== INSTRUCTIONS TO FOLLOW ==
Tally up the lines below containing the string "porque", then write the number alone.

Items from a dataset

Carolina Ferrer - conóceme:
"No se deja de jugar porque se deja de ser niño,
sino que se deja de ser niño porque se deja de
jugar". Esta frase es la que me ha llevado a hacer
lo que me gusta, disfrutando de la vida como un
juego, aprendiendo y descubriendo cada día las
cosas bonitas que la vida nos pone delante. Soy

== EXERCISE OUTPUT ==
2